___ SOURCE DATA ___

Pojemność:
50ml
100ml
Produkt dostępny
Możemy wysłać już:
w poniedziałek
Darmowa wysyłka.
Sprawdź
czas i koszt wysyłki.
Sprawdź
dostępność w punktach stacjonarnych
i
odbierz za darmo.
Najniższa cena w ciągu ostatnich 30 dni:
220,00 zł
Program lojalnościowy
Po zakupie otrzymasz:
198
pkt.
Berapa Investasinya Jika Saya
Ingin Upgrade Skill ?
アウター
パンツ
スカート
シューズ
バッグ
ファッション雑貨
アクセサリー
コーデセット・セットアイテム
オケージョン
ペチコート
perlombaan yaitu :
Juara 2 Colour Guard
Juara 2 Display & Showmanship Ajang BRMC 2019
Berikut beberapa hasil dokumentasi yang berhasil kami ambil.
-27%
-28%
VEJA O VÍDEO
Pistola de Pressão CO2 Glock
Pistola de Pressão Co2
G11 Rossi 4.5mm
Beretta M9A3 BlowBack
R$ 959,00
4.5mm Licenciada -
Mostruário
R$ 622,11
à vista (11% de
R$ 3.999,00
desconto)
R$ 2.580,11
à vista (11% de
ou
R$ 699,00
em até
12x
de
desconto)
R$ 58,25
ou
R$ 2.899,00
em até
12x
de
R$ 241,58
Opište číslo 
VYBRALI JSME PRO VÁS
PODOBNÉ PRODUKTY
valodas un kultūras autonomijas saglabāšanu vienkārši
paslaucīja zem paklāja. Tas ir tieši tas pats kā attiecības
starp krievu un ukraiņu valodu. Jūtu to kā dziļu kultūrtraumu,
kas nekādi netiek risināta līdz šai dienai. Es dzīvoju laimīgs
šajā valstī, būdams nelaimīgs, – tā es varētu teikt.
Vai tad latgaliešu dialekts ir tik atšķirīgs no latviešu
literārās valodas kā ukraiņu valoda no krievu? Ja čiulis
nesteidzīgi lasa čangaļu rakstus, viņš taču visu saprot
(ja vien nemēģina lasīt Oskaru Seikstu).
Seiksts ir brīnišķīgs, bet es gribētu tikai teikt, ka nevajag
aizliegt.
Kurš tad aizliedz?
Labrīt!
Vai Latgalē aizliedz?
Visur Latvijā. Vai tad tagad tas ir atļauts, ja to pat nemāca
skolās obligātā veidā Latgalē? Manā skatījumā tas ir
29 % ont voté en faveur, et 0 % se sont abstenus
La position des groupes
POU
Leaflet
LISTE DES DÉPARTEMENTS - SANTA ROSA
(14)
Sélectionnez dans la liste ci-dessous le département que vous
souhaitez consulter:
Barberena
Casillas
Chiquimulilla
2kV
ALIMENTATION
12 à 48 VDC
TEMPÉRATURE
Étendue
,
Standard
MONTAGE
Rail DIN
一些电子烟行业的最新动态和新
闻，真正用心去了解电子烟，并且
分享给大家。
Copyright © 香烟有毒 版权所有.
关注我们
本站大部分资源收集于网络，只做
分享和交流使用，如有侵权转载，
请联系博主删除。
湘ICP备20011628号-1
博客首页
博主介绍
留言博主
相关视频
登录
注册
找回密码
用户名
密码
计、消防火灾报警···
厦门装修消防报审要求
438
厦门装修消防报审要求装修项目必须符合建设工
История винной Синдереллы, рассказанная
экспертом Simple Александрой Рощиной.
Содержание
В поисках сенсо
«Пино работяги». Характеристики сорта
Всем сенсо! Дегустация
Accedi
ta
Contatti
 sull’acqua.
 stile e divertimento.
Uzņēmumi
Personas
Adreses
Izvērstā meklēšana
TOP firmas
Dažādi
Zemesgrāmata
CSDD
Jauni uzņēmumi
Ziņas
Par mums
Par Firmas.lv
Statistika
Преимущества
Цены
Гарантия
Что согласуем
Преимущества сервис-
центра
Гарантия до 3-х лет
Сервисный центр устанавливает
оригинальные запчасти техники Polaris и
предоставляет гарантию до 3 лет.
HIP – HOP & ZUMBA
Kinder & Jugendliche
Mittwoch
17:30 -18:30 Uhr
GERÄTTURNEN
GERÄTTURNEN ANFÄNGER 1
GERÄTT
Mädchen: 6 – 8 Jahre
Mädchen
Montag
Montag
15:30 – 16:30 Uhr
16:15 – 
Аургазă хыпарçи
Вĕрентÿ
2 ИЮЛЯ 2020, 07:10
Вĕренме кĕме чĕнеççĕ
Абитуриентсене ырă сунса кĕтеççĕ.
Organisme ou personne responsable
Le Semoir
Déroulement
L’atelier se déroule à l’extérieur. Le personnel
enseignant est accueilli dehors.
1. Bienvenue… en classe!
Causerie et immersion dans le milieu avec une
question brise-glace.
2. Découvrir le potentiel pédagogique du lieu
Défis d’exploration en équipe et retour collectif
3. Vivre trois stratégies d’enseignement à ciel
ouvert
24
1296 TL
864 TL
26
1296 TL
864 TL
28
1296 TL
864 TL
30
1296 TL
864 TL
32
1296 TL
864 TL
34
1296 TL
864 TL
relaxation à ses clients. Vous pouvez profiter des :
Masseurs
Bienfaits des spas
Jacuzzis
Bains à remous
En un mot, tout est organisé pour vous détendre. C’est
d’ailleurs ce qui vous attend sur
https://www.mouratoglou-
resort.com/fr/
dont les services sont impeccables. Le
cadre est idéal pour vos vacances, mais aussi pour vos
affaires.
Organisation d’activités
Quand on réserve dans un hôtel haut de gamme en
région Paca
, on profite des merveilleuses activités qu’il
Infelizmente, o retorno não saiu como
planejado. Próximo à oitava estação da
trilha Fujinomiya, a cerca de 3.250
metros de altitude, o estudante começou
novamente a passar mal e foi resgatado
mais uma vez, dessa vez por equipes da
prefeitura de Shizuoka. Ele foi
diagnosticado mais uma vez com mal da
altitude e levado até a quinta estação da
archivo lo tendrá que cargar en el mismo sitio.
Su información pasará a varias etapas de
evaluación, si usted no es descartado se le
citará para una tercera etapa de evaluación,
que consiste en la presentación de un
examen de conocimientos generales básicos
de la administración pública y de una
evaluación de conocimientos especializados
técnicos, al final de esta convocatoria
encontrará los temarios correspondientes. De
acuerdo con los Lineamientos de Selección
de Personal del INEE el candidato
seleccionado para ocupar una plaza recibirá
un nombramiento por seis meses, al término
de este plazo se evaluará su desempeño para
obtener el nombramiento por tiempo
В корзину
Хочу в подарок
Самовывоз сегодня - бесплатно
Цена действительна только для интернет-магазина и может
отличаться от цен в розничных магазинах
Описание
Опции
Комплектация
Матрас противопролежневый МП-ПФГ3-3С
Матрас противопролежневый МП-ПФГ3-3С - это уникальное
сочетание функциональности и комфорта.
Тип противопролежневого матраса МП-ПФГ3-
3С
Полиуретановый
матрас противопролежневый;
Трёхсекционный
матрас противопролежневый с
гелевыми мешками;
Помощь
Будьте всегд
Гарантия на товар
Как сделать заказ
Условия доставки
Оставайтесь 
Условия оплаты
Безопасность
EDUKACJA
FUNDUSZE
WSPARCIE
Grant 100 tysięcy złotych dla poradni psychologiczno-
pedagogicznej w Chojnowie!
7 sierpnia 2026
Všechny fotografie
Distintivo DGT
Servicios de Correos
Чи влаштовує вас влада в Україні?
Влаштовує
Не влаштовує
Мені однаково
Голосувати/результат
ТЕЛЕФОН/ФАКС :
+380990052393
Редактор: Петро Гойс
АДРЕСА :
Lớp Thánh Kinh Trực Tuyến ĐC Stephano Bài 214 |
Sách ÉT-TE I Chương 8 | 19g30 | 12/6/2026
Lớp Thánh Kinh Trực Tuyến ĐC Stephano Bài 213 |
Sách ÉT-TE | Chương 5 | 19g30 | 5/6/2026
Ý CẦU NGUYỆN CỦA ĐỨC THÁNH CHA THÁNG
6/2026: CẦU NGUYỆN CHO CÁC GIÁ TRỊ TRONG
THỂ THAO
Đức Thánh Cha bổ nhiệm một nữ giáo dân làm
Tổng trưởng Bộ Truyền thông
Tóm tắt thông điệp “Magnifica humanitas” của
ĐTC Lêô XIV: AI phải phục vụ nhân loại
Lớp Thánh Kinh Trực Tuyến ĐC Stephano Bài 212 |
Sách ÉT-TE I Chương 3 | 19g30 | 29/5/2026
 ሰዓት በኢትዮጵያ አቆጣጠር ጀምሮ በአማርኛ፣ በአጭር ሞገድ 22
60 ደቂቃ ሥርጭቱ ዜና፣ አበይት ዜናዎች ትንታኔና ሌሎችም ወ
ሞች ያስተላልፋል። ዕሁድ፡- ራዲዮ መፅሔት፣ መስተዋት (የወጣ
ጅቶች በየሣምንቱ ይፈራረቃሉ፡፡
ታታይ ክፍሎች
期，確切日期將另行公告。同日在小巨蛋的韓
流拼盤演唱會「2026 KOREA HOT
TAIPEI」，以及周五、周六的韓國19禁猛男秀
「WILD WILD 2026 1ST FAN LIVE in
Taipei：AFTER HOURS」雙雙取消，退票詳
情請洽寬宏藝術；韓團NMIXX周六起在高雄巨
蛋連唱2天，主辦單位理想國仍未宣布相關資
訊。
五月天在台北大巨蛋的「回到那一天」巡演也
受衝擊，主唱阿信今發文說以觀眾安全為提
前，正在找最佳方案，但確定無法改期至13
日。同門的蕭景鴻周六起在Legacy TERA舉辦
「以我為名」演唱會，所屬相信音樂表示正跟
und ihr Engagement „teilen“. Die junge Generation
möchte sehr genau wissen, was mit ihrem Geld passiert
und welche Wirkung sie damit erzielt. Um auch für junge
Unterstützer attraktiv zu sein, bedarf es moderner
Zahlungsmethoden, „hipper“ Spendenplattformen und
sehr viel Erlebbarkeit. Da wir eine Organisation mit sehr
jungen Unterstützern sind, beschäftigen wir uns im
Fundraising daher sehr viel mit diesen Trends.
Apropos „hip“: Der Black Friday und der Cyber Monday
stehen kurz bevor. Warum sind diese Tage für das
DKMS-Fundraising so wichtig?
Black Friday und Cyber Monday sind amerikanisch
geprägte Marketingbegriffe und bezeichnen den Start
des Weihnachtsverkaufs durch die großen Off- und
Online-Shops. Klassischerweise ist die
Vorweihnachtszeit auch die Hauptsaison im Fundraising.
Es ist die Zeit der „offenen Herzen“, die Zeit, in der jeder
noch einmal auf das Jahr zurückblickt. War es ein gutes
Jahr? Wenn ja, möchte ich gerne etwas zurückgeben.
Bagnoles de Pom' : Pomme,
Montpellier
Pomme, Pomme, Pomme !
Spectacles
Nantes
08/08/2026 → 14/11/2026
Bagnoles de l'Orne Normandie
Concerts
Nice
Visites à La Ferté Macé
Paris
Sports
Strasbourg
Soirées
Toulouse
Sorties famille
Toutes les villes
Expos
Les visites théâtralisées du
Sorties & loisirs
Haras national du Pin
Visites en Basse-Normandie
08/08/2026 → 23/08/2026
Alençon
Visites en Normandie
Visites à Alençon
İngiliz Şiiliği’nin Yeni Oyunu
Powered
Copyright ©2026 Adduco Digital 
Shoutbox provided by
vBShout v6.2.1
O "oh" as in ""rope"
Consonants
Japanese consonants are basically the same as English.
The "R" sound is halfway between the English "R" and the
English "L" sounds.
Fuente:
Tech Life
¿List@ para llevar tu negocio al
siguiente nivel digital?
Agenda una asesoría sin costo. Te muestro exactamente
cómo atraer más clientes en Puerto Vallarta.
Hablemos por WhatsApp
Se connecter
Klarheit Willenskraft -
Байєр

___

Please give again the lines above between the line holding "trilha Fujinomiya, a cerca de 3.250" and the line holding "Безопасность", inclusive, exactly as they are and with nothing added.

YOUR RESPONSE:
trilha Fujinomiya, a cerca de 3.250
metros de altitude, o estudante começou
novamente a passar mal e foi resgatado
mais uma vez, dessa vez por equipes da
prefeitura de Shizuoka. Ele foi
diagnosticado mais uma vez com mal da
altitude e levado até a quinta estação da
archivo lo tendrá que cargar en el mismo sitio.
Su información pasará a varias etapas de
evaluación, si usted no es descartado se le
citará para una tercera etapa de evaluación,
que consiste en la presentación de un
examen de conocimientos generales básicos
de la administración pública y de una
evaluación de conocimientos especializados
técnicos, al final de esta convocatoria
encontrará los temarios correspondientes. De
acuerdo con los Lineamientos de Selección
de Personal del INEE el candidato
seleccionado para ocupar una plaza recibirá
un nombramiento por seis meses, al término
de este plazo se evaluará su desempeño para
obtener el nombramiento por tiempo
В корзину
Хочу в подарок
Самовывоз сегодня - бесплатно
Цена действительна только для интернет-магазина и может
отличаться от цен в розничных магазинах
Описание
Опции
Комплектация
Матрас противопролежневый МП-ПФГ3-3С
Матрас противопролежневый МП-ПФГ3-3С - это уникальное
сочетание функциональности и комфорта.
Тип противопролежневого матраса МП-ПФГ3-
3С
Полиуретановый
матрас противопролежневый;
Трёхсекционный
матрас противопролежневый с
гелевыми мешками;
Помощь
Будьте всегд
Гарантия на товар
Как сделать заказ
Условия доставки
Оставайтесь 
Условия оплаты
Безопасность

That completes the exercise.